Menurut Teuku Riefky, aspek paling penting yang perlu diperhatikan dalam pembahasan soal royalti adalah transparansi dan akuntabilitas, khususnya terkait mekanisme pengumpulan royalti dan proses penyalurannya kepada para pemilik hak cipta.

"Ada beberapa hal yang kita mesti lihat. Pertama, tentu pencipta lagu dan pengarang lagu harus menerima royaltinya. Tetapi di sisi lain, yang menggunakan harus ada kebijakan fair untuk mereka. Tetapi yang banyak, mungkin, masih ditata ulang adalah tentang kolektifnya, LMK, dan LMKN-nya," ujar Teuku Riefky Harsya dalam wawancara terekam yang diunduh dari ANTARA pada Kamis.

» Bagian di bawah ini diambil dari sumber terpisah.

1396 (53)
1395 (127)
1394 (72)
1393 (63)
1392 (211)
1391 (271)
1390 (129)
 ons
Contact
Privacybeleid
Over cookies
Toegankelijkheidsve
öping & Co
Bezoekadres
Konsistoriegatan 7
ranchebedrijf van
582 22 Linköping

Ia pun menyambut baik inisiatif revisi terhadap Undang-Undang Hak Cipta sebagai bentuk upaya menjawab berbagai masalah yang masih muncul seputar sistem royalti saat ini. "Saat ini ada inisiatif DPR yang rencananya akan juga merevisi Undang-Undang Hak Cipta," katanya ketika ditemui di Istana Kepresidenan RI, Jakarta, pada 6 Agustus.

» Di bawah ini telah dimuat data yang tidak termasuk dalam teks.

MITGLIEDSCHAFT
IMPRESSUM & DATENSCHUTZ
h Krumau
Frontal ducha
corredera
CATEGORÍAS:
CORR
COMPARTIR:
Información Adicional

Menanggapi perdebatan mengenai kewajiban pembayaran royalti oleh pemilik restoran, kedai kopi, atau kafe yang memutar lagu milik musisi, ia kembali menegaskan bahwa akuntabilitas lembaga pengelola royalti merupakan hal utama yang harus dijamin.

"Ya sebetulnya, kalau kita memang menggunakan sebaiknya kan kita bayarkan, tetapi yang harus dipastikan adalah akuntabilitas dari kolektifnya, sehingga (royalti yang dibayarkan) nyampek kepada yang berhak," sambung Teuku Riefky.

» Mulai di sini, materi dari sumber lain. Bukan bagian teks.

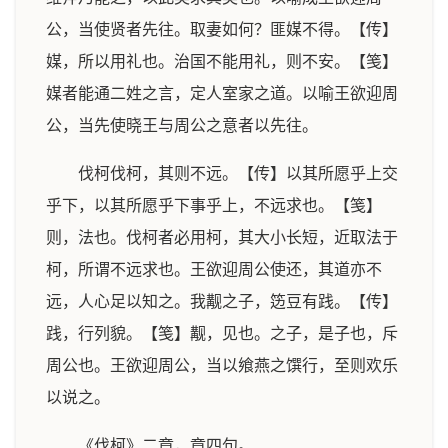
公，当使贤者先往。取妻如何？匪媒不得。【传】
媒，所以用礼也。治国不能用礼，则不安。【笺】
媒者能通二姓之言，定人室家之道。以喻王欲迎周
公，当先使晓王与周公之意者以先往。
伐柯伐柯，其则不远。【传】以其所愿乎上交
乎下，以其所愿乎下事乎上，不远求也。【笺】
则，法也。伐柯者必用柯，其大小长短，近取法于
柯，所谓不远求也。王欲迎周公使还，其道亦不
远，人心足以知之。我觏之子，笾豆有践。【传】
践，行列貌。【笺】觏，见也。之子，是子也，斥
周公也。王欲迎周公，当以飨燕之馔行，至则欢乐
以说之。
《伐柯》二章，章四句。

Sebelumnya, Direktorat Jenderal Kekayaan Intelektual (DJKI) dari Kementerian Hukum dan HAM pada 30 Juli lalu menegaskan bahwa semua pelaku usaha yang memutar musik di ruang publik wajib membayar royalti kepada pemilik hak cipta. Ketentuan ini juga mencakup penggunaan lagu melalui layanan streaming digital seperti Spotify, YouTube, Apple Music, dan sejenisnya.

Kewajiban ini diatur dalam Undang-Undang Nomor 28 Tahun 2014 tentang Hak Cipta, dan secara teknis dijabarkan lebih lanjut dalam Peraturan Pemerintah Nomor 56 Tahun 2021 tentang Pengelolaan Royalti Lagu dan/atau Musik. Sementara itu, penggunaan musik di lokasi usaha seperti kafe dan restoran juga diatur dalam Surat Keputusan Menteri Hukum dan HAM RI Nomor HKI.2.OT.03.01-02 Tahun 2016.

Berdasarkan ketentuan-ketentuan tersebut, pembayaran royalti dilakukan melalui LMKN, yang merupakan lembaga resmi yang ditunjuk untuk menghimpun serta menyalurkan royalti kepada para pencipta lagu dan pemilik hak cipta.